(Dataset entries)
-- Opening Marker --

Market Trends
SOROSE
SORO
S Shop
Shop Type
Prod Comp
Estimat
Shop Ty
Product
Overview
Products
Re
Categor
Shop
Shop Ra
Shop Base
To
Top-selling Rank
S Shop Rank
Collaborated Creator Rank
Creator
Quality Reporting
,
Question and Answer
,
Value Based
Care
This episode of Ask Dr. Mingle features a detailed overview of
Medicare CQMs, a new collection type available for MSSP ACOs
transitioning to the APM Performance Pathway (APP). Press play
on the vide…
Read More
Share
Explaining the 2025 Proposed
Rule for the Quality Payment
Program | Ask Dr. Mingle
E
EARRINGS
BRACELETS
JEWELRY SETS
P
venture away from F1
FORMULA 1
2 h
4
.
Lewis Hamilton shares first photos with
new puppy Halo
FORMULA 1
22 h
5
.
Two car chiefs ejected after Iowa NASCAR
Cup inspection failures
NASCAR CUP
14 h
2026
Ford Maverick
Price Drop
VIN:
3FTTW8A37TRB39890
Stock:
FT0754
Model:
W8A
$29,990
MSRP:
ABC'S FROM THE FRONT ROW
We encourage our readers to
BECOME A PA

-- Closing Marker --
-- Opening Marker --

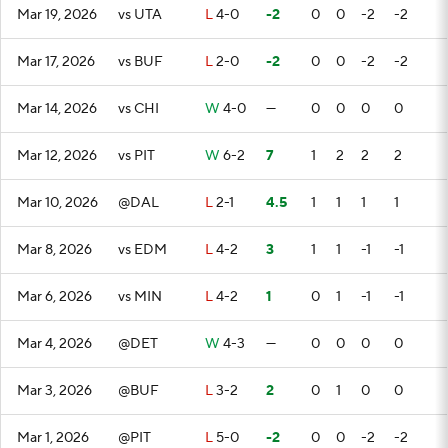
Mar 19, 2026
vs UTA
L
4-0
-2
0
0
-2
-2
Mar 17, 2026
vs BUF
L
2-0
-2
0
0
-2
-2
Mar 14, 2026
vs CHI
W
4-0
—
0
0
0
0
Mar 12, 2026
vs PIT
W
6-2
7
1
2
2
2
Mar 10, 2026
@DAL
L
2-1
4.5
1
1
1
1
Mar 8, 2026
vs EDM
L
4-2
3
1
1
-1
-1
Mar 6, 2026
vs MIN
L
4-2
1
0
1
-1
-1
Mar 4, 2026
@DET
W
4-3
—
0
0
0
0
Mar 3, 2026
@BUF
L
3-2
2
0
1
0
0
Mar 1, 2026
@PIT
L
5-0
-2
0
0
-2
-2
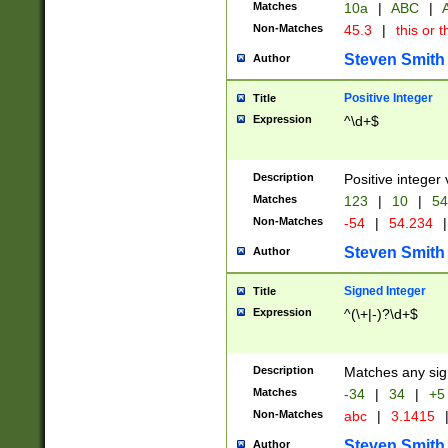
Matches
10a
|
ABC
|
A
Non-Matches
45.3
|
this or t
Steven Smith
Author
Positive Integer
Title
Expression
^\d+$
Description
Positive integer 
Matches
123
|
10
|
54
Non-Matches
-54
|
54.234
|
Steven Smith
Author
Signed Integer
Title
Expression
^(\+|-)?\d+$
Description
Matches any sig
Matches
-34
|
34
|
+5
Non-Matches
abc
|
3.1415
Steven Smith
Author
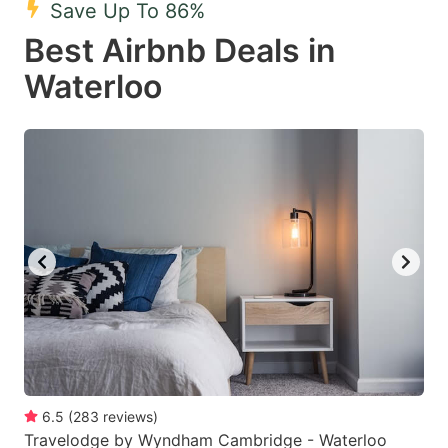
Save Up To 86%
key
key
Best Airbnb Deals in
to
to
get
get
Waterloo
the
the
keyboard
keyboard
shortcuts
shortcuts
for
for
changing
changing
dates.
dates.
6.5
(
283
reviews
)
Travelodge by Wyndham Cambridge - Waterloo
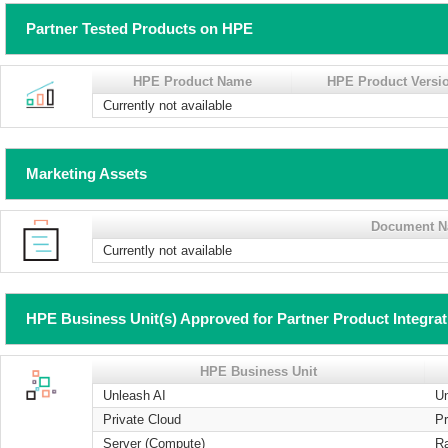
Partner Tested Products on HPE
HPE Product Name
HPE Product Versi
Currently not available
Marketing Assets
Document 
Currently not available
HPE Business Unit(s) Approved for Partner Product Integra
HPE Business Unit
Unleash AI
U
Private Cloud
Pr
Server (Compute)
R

-- Closing Marker --

### What to produce:
Set down exactly the lines of the data above, beginning with the line that has "Market Trends" and ending with the line that has "BECOME A PA", and no others.

### Your response:
Market Trends
SOROSE
SORO
S Shop
Shop Type
Prod Comp
Estimat
Shop Ty
Product
Overview
Products
Re
Categor
Shop
Shop Ra
Shop Base
To
Top-selling Rank
S Shop Rank
Collaborated Creator Rank
Creator
Quality Reporting
,
Question and Answer
,
Value Based
Care
This episode of Ask Dr. Mingle features a detailed overview of
Medicare CQMs, a new collection type available for MSSP ACOs
transitioning to the APM Performance Pathway (APP). Press play
on the vide…
Read More
Share
Explaining the 2025 Proposed
Rule for the Quality Payment
Program | Ask Dr. Mingle
E
EARRINGS
BRACELETS
JEWELRY SETS
P
venture away from F1
FORMULA 1
2 h
4
.
Lewis Hamilton shares first photos with
new puppy Halo
FORMULA 1
22 h
5
.
Two car chiefs ejected after Iowa NASCAR
Cup inspection failures
NASCAR CUP
14 h
2026
Ford Maverick
Price Drop
VIN:
3FTTW8A37TRB39890
Stock:
FT0754
Model:
W8A
$29,990
MSRP:
ABC'S FROM THE FRONT ROW
We encourage our readers to
BECOME A PA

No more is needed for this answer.